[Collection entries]
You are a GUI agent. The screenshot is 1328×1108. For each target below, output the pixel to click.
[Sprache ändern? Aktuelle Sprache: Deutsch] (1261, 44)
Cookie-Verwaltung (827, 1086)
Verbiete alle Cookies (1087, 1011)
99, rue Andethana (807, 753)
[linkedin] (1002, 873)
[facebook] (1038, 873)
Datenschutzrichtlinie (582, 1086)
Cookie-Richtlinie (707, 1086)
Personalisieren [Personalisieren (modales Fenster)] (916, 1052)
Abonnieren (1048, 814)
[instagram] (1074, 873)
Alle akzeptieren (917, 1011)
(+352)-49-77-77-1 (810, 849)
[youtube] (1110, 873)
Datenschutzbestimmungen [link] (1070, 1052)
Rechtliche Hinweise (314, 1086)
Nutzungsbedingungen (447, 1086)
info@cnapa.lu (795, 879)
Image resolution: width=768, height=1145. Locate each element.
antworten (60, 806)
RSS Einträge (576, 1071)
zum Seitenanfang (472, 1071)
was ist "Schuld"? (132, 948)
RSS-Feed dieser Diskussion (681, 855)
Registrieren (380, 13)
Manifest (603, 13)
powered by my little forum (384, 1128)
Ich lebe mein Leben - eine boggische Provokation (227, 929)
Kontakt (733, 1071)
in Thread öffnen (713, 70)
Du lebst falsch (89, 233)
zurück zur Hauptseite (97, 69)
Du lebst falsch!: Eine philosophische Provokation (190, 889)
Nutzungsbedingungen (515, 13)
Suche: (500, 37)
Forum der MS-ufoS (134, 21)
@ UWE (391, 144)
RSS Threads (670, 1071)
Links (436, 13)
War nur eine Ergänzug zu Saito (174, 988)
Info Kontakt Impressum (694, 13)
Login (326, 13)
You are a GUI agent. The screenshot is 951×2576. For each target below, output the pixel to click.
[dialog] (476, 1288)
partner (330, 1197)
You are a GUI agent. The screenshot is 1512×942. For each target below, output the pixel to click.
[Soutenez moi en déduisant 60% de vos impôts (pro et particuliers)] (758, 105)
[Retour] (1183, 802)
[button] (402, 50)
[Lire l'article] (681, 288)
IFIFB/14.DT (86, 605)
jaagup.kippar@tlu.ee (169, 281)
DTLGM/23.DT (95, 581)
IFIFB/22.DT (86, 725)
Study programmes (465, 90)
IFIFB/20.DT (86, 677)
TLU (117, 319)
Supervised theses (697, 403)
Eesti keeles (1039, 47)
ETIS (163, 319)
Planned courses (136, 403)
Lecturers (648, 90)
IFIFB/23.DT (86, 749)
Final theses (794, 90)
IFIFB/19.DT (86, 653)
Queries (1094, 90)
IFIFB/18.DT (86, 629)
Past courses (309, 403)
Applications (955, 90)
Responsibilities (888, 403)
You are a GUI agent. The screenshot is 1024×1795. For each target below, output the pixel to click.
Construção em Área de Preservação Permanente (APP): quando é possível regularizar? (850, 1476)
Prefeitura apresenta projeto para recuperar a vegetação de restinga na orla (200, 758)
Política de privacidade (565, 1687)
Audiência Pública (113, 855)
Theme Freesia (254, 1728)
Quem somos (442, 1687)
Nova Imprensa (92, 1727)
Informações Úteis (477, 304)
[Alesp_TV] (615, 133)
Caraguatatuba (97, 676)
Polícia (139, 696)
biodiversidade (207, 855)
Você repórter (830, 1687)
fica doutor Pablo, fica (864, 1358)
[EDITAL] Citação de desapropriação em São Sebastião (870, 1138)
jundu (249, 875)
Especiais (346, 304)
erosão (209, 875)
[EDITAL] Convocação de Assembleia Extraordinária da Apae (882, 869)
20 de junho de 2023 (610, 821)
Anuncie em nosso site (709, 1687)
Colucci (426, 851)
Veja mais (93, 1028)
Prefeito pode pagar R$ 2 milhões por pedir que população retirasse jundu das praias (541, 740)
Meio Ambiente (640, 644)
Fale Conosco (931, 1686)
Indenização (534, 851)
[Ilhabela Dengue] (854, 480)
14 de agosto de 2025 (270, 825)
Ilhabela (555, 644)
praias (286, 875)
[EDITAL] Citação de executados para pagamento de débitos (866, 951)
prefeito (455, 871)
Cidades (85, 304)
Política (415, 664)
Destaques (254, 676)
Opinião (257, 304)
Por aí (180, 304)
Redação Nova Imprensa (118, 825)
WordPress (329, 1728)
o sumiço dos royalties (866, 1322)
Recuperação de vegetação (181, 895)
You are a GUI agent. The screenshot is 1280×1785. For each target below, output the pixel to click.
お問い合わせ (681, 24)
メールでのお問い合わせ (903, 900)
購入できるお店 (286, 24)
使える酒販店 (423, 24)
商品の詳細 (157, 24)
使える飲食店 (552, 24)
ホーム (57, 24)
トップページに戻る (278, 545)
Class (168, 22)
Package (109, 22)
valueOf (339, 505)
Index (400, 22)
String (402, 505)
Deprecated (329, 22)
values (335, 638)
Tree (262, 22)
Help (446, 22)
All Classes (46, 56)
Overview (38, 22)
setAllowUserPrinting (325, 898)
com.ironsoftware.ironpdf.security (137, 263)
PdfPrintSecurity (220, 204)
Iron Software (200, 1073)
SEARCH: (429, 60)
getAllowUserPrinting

■ WHAT IS EXPECTED
Will you return exactly the lines above from the one with "You are a GUI agent. The screenshot is 1024×1795." down to the one with "fica doutor Pablo, fica (864, 1358)", counting both as part of the range?

■ ANSWER TO THE PROBLEM
You are a GUI agent. The screenshot is 1024×1795. For each target below, output the pixel to click.
Construção em Área de Preservação Permanente (APP): quando é possível regularizar? (850, 1476)
Prefeitura apresenta projeto para recuperar a vegetação de restinga na orla (200, 758)
Política de privacidade (565, 1687)
Audiência Pública (113, 855)
Theme Freesia (254, 1728)
Quem somos (442, 1687)
Nova Imprensa (92, 1727)
Informações Úteis (477, 304)
[Alesp_TV] (615, 133)
Caraguatatuba (97, 676)
Polícia (139, 696)
biodiversidade (207, 855)
Você repórter (830, 1687)
fica doutor Pablo, fica (864, 1358)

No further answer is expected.